Top of Dataset records

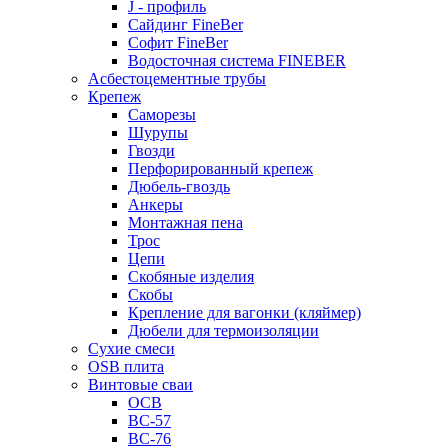
J - профиль
Сайдинг FineBer
Софит FineBer
Водосточная система FINEBER
Асбестоцементные трубы
Крепеж
Саморезы
Шурупы
Гвозди
Перфорированный крепеж
Дюбель-гвоздь
Анкеры
Монтажная пена
Трос
Цепи
Скобяные изделия
Скобы
Крепление для вагонки (кляймер)
Дюбели для термоизоляции
Сухие смеси
OSB плита
Винтовые сваи
ОСВ
ВС-57
ВС-76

Bottom of Dataset records

What you will do:
Your copy of the records must match them exactly, except that no pictures appear in it.

Exercise solution:
J - профиль
Сайдинг FineBer
Софит FineBer
Водосточная система FINEBER
Асбестоцементные трубы
Крепеж
Саморезы
Шурупы
Гвозди
Перфорированный крепеж
Дюбель-гвоздь
Анкеры
Монтажная пена
Трос
Цепи
Скобяные изделия
Скобы
Крепление для вагонки (кляймер)
Дюбели для термоизоляции
Сухие смеси
OSB плита
Винтовые сваи
ОСВ
ВС-57
ВС-76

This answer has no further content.